The firm had received inquiries for service work on a regular basis, Reczek said, in particular for sequencing of formalin-fixed paraffin-embedded or otherwise degraded samples and for direct RNA sequencing. Some of this work has already led to publications: Brad Bernstein's group at Massachusetts General Hospital published a study in Science in May in which they used SeqLL's single-molecule sequencing technology to determine the genomic position of nucleosomes.

The firm is also hoping to share data soon from a case study it performed in collaboration with a university, Correia said.

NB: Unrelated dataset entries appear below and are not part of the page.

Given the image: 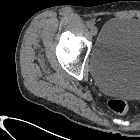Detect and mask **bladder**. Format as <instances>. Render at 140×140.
Wrapping results in <instances>:
<instances>
[{
    "label": "bladder",
    "mask_w": 140,
    "mask_h": 140,
    "mask_svg": "<svg viewBox=\"0 0 140 140\" xmlns=\"http://www.w3.org/2000/svg\"><path fill=\"white\" fill-rule=\"evenodd\" d=\"M90 69L99 87L120 98H140V18L107 21L90 53Z\"/></svg>",
    "instance_id": "31cf9c89"
}]
</instances>
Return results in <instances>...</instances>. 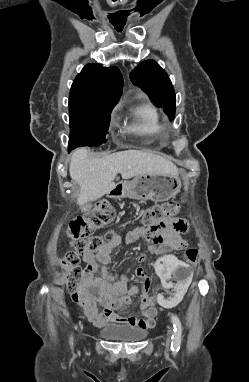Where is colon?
<instances>
[{
    "mask_svg": "<svg viewBox=\"0 0 249 382\" xmlns=\"http://www.w3.org/2000/svg\"><path fill=\"white\" fill-rule=\"evenodd\" d=\"M183 204V200H172L149 206L142 211L141 222L147 227H152L163 218L179 212ZM110 217L111 208L109 204L101 203L89 213L76 217L70 224L68 237L72 249L62 256L61 266L67 272L66 286L75 301H79L81 298L79 289L85 275V269L80 266V256L98 251L105 242L101 236H94L89 239H86V237L93 230L105 225L110 220ZM111 236L112 232L106 235L107 238ZM184 257L189 262H195L198 257L197 249L187 248L184 251ZM135 281L145 282L144 290H148V276L142 269L136 270Z\"/></svg>",
    "mask_w": 249,
    "mask_h": 382,
    "instance_id": "1",
    "label": "colon"
}]
</instances>
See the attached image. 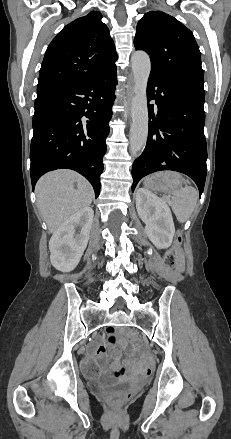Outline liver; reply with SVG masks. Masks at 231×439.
Wrapping results in <instances>:
<instances>
[{"label":"liver","instance_id":"liver-1","mask_svg":"<svg viewBox=\"0 0 231 439\" xmlns=\"http://www.w3.org/2000/svg\"><path fill=\"white\" fill-rule=\"evenodd\" d=\"M35 192L38 209L50 233H54L69 217L89 207L94 197L91 184L71 170L45 174L37 182Z\"/></svg>","mask_w":231,"mask_h":439}]
</instances>
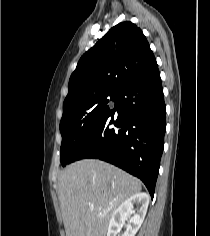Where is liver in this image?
Segmentation results:
<instances>
[{"label": "liver", "mask_w": 210, "mask_h": 236, "mask_svg": "<svg viewBox=\"0 0 210 236\" xmlns=\"http://www.w3.org/2000/svg\"><path fill=\"white\" fill-rule=\"evenodd\" d=\"M141 189L138 179L109 163L84 159L70 164L58 178L66 236H105L116 208Z\"/></svg>", "instance_id": "1"}]
</instances>
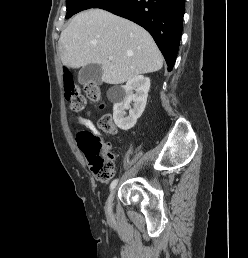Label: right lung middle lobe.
Segmentation results:
<instances>
[{
  "mask_svg": "<svg viewBox=\"0 0 248 258\" xmlns=\"http://www.w3.org/2000/svg\"><path fill=\"white\" fill-rule=\"evenodd\" d=\"M110 0H66L67 14L66 19L70 18L72 15L89 9L96 8L97 6L106 3Z\"/></svg>",
  "mask_w": 248,
  "mask_h": 258,
  "instance_id": "right-lung-middle-lobe-1",
  "label": "right lung middle lobe"
}]
</instances>
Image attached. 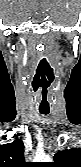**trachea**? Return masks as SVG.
Masks as SVG:
<instances>
[{"mask_svg": "<svg viewBox=\"0 0 81 167\" xmlns=\"http://www.w3.org/2000/svg\"><path fill=\"white\" fill-rule=\"evenodd\" d=\"M40 113L43 115H47L49 113V111H40Z\"/></svg>", "mask_w": 81, "mask_h": 167, "instance_id": "obj_1", "label": "trachea"}]
</instances>
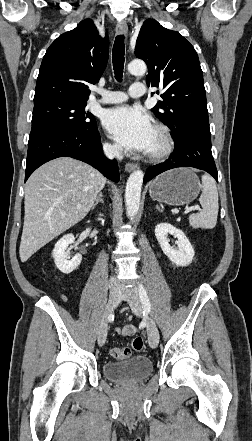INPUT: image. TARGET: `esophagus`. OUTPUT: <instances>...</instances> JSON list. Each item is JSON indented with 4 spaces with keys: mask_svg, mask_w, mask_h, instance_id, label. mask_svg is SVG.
Returning <instances> with one entry per match:
<instances>
[{
    "mask_svg": "<svg viewBox=\"0 0 252 441\" xmlns=\"http://www.w3.org/2000/svg\"><path fill=\"white\" fill-rule=\"evenodd\" d=\"M127 32H128L127 25L124 22H119L116 26V33L118 35H126ZM137 168H138V164H136V163H127L125 165V170L129 173L134 171Z\"/></svg>",
    "mask_w": 252,
    "mask_h": 441,
    "instance_id": "obj_1",
    "label": "esophagus"
}]
</instances>
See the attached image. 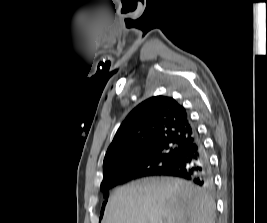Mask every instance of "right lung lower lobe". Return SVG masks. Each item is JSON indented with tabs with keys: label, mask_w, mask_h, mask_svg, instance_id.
I'll use <instances>...</instances> for the list:
<instances>
[{
	"label": "right lung lower lobe",
	"mask_w": 267,
	"mask_h": 223,
	"mask_svg": "<svg viewBox=\"0 0 267 223\" xmlns=\"http://www.w3.org/2000/svg\"><path fill=\"white\" fill-rule=\"evenodd\" d=\"M146 176H172L189 180L204 188L212 186L209 158L197 133L195 141L188 145L167 169L155 174L133 171L112 176L101 185V188L107 192L114 186Z\"/></svg>",
	"instance_id": "1"
}]
</instances>
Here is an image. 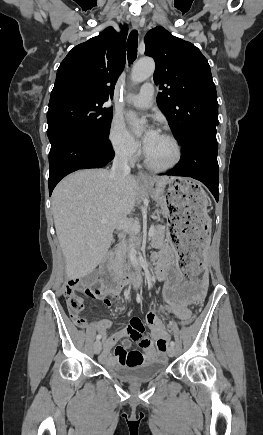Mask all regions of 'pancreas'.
I'll list each match as a JSON object with an SVG mask.
<instances>
[{
  "label": "pancreas",
  "instance_id": "1",
  "mask_svg": "<svg viewBox=\"0 0 263 435\" xmlns=\"http://www.w3.org/2000/svg\"><path fill=\"white\" fill-rule=\"evenodd\" d=\"M165 236V226L157 225L154 227V234L151 237V246L154 248H159L163 243ZM126 257V249L122 247L117 254L116 266L120 269Z\"/></svg>",
  "mask_w": 263,
  "mask_h": 435
}]
</instances>
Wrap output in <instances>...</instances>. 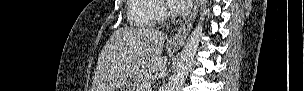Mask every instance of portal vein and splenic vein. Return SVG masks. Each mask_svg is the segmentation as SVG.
Masks as SVG:
<instances>
[{"label":"portal vein and splenic vein","instance_id":"1","mask_svg":"<svg viewBox=\"0 0 304 91\" xmlns=\"http://www.w3.org/2000/svg\"><path fill=\"white\" fill-rule=\"evenodd\" d=\"M150 87H151V82L143 83V84H142V88H141L142 90H141V91H149Z\"/></svg>","mask_w":304,"mask_h":91}]
</instances>
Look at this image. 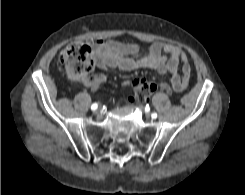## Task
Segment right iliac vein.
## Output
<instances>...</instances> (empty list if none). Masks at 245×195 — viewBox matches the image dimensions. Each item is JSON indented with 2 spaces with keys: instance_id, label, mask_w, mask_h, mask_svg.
<instances>
[{
  "instance_id": "obj_1",
  "label": "right iliac vein",
  "mask_w": 245,
  "mask_h": 195,
  "mask_svg": "<svg viewBox=\"0 0 245 195\" xmlns=\"http://www.w3.org/2000/svg\"><path fill=\"white\" fill-rule=\"evenodd\" d=\"M97 116H99L100 114H101V110L100 109H97V110H95V112H94Z\"/></svg>"
}]
</instances>
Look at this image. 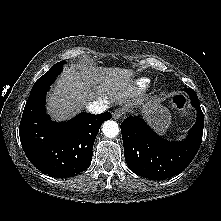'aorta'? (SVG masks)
<instances>
[{"instance_id":"aorta-1","label":"aorta","mask_w":221,"mask_h":221,"mask_svg":"<svg viewBox=\"0 0 221 221\" xmlns=\"http://www.w3.org/2000/svg\"><path fill=\"white\" fill-rule=\"evenodd\" d=\"M102 132L107 138H114L119 134L118 124L113 120L105 121L102 125Z\"/></svg>"}]
</instances>
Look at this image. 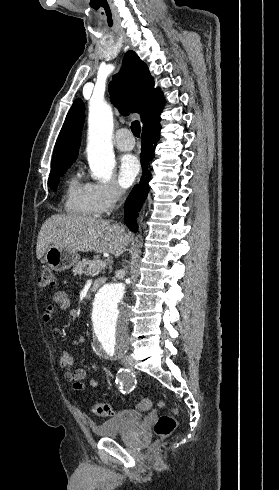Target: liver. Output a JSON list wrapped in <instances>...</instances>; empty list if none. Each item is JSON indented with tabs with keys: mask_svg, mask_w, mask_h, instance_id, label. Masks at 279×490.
Segmentation results:
<instances>
[{
	"mask_svg": "<svg viewBox=\"0 0 279 490\" xmlns=\"http://www.w3.org/2000/svg\"><path fill=\"white\" fill-rule=\"evenodd\" d=\"M124 228L108 220L85 216H51L44 222L37 238L36 256L43 258L50 244L71 252H95L121 256L130 238Z\"/></svg>",
	"mask_w": 279,
	"mask_h": 490,
	"instance_id": "1",
	"label": "liver"
}]
</instances>
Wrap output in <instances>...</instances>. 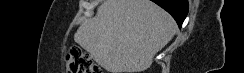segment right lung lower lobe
Listing matches in <instances>:
<instances>
[{
  "mask_svg": "<svg viewBox=\"0 0 244 73\" xmlns=\"http://www.w3.org/2000/svg\"><path fill=\"white\" fill-rule=\"evenodd\" d=\"M169 12L181 28L188 13V0H151Z\"/></svg>",
  "mask_w": 244,
  "mask_h": 73,
  "instance_id": "98d812e1",
  "label": "right lung lower lobe"
}]
</instances>
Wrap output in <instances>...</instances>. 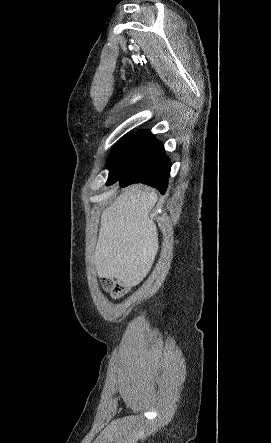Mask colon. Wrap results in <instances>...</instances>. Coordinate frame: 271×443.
I'll return each instance as SVG.
<instances>
[{
    "instance_id": "1",
    "label": "colon",
    "mask_w": 271,
    "mask_h": 443,
    "mask_svg": "<svg viewBox=\"0 0 271 443\" xmlns=\"http://www.w3.org/2000/svg\"><path fill=\"white\" fill-rule=\"evenodd\" d=\"M102 287L109 292L113 297H122L124 296L130 288L128 282L122 279H103Z\"/></svg>"
}]
</instances>
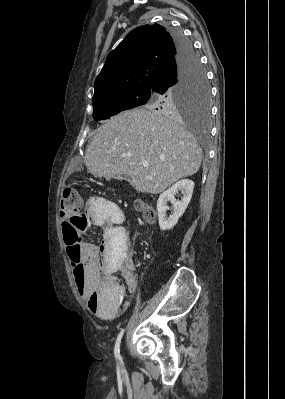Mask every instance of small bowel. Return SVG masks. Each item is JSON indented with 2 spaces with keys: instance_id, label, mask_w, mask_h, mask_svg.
I'll list each match as a JSON object with an SVG mask.
<instances>
[{
  "instance_id": "1",
  "label": "small bowel",
  "mask_w": 285,
  "mask_h": 399,
  "mask_svg": "<svg viewBox=\"0 0 285 399\" xmlns=\"http://www.w3.org/2000/svg\"><path fill=\"white\" fill-rule=\"evenodd\" d=\"M88 227L102 228L101 245L91 241L80 244L78 264L84 267L83 283L79 292L86 297L90 310L97 317L110 319L119 313L120 306L126 309L128 300L124 299V288L116 280L119 271L128 285L129 291L136 289V277L133 272L134 261L126 255L118 259L120 228L122 215L100 197H91L83 205ZM111 213L110 218H107ZM84 226L82 230H85Z\"/></svg>"
}]
</instances>
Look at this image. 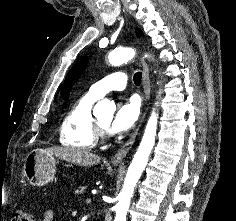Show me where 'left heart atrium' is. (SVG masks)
<instances>
[{
	"label": "left heart atrium",
	"instance_id": "obj_1",
	"mask_svg": "<svg viewBox=\"0 0 236 221\" xmlns=\"http://www.w3.org/2000/svg\"><path fill=\"white\" fill-rule=\"evenodd\" d=\"M139 116V103L135 98L120 102L117 110L108 124L111 133H121L129 130Z\"/></svg>",
	"mask_w": 236,
	"mask_h": 221
}]
</instances>
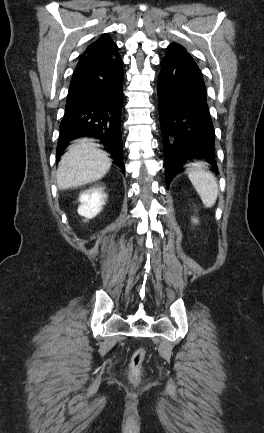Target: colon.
<instances>
[{"label": "colon", "mask_w": 264, "mask_h": 433, "mask_svg": "<svg viewBox=\"0 0 264 433\" xmlns=\"http://www.w3.org/2000/svg\"><path fill=\"white\" fill-rule=\"evenodd\" d=\"M146 352L143 348H138L131 356L128 375L133 384L139 383L142 375L143 363Z\"/></svg>", "instance_id": "1"}]
</instances>
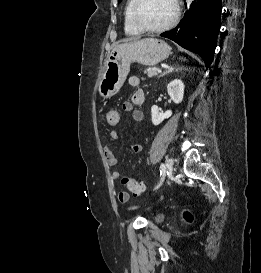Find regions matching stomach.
Here are the masks:
<instances>
[{
	"label": "stomach",
	"mask_w": 261,
	"mask_h": 273,
	"mask_svg": "<svg viewBox=\"0 0 261 273\" xmlns=\"http://www.w3.org/2000/svg\"><path fill=\"white\" fill-rule=\"evenodd\" d=\"M171 53L170 46L162 40L145 38L116 46L108 55L105 71L98 85L104 99L115 95L122 87L133 62L154 66Z\"/></svg>",
	"instance_id": "obj_1"
}]
</instances>
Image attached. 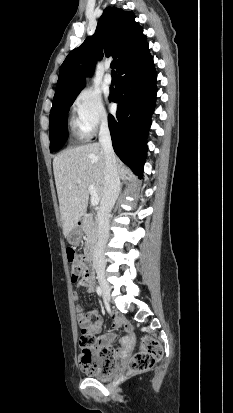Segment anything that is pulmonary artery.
Instances as JSON below:
<instances>
[{"label": "pulmonary artery", "mask_w": 233, "mask_h": 413, "mask_svg": "<svg viewBox=\"0 0 233 413\" xmlns=\"http://www.w3.org/2000/svg\"><path fill=\"white\" fill-rule=\"evenodd\" d=\"M104 82L106 83V84H111L112 83V76H111V74L110 73H106L105 74V76H104Z\"/></svg>", "instance_id": "pulmonary-artery-1"}]
</instances>
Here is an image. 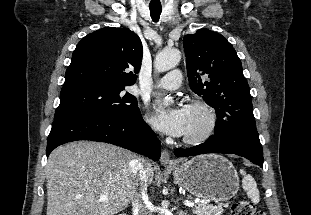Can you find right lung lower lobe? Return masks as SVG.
<instances>
[{
    "label": "right lung lower lobe",
    "mask_w": 311,
    "mask_h": 215,
    "mask_svg": "<svg viewBox=\"0 0 311 215\" xmlns=\"http://www.w3.org/2000/svg\"><path fill=\"white\" fill-rule=\"evenodd\" d=\"M77 140L114 144L154 161L161 155L160 141L141 113L121 119L77 115L56 118L47 139V156L57 146Z\"/></svg>",
    "instance_id": "98d812e1"
}]
</instances>
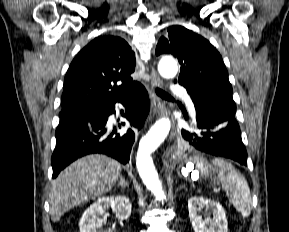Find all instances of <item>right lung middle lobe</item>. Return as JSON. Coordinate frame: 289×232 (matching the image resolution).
I'll return each mask as SVG.
<instances>
[{"label":"right lung middle lobe","mask_w":289,"mask_h":232,"mask_svg":"<svg viewBox=\"0 0 289 232\" xmlns=\"http://www.w3.org/2000/svg\"><path fill=\"white\" fill-rule=\"evenodd\" d=\"M88 109H80V110H70V111H61L59 116L61 118H69V117H73L76 115H80L82 113H84L85 111H87Z\"/></svg>","instance_id":"obj_1"}]
</instances>
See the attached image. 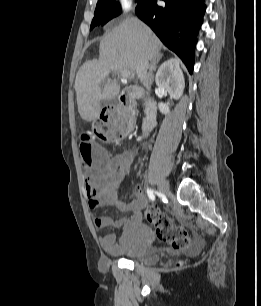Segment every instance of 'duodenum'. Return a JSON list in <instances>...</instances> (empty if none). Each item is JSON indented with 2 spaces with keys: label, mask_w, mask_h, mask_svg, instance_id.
Returning <instances> with one entry per match:
<instances>
[{
  "label": "duodenum",
  "mask_w": 261,
  "mask_h": 306,
  "mask_svg": "<svg viewBox=\"0 0 261 306\" xmlns=\"http://www.w3.org/2000/svg\"><path fill=\"white\" fill-rule=\"evenodd\" d=\"M143 97L144 95L142 91H140L136 87L130 86L125 88L123 92L119 95V103L121 107L128 110L132 108L136 100L141 99ZM145 109L146 112L142 123V129L144 132H149L156 125V103L152 100L145 99Z\"/></svg>",
  "instance_id": "duodenum-1"
}]
</instances>
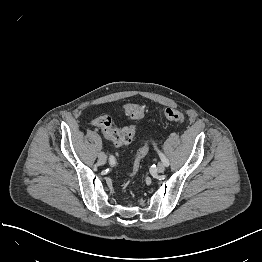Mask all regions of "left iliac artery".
<instances>
[{
    "label": "left iliac artery",
    "instance_id": "44dca946",
    "mask_svg": "<svg viewBox=\"0 0 262 262\" xmlns=\"http://www.w3.org/2000/svg\"><path fill=\"white\" fill-rule=\"evenodd\" d=\"M156 150H157V152H158V154H159L162 162H163L166 166H168V165H169V160L165 157V155H164L158 148H156Z\"/></svg>",
    "mask_w": 262,
    "mask_h": 262
}]
</instances>
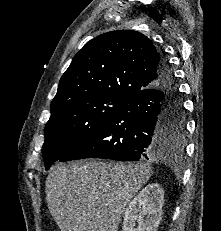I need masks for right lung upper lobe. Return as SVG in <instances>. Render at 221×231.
Returning a JSON list of instances; mask_svg holds the SVG:
<instances>
[{
    "label": "right lung upper lobe",
    "mask_w": 221,
    "mask_h": 231,
    "mask_svg": "<svg viewBox=\"0 0 221 231\" xmlns=\"http://www.w3.org/2000/svg\"><path fill=\"white\" fill-rule=\"evenodd\" d=\"M162 55L145 35L117 30L89 41L62 75L51 114L90 96L128 99L156 84Z\"/></svg>",
    "instance_id": "right-lung-upper-lobe-1"
}]
</instances>
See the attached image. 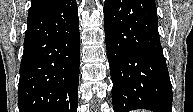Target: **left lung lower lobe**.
Segmentation results:
<instances>
[{"label": "left lung lower lobe", "instance_id": "1", "mask_svg": "<svg viewBox=\"0 0 193 112\" xmlns=\"http://www.w3.org/2000/svg\"><path fill=\"white\" fill-rule=\"evenodd\" d=\"M104 26L114 112H172L155 1L105 0Z\"/></svg>", "mask_w": 193, "mask_h": 112}]
</instances>
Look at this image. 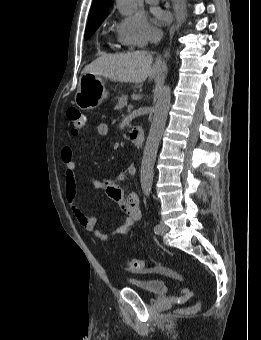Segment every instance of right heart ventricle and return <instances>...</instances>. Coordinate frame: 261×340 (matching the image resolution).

So far, SeqLL has deliberately kept a low profile. "Too many startups, even in our industry, they make claims they can't back up, and they accept money from customers and then they can't meet their obligations," Correia said. "So we've been kind of staying low, even though it was painful."

Claritas' Thompson suggested the company has a real shot at bringing the Helicos technology back to life. Former Helicos employees working at SeqLL "are all aware of previous issues," he said. "There are lots of opportunities they can take advantage of, so I think there is a very real possibility of them being able to make it work."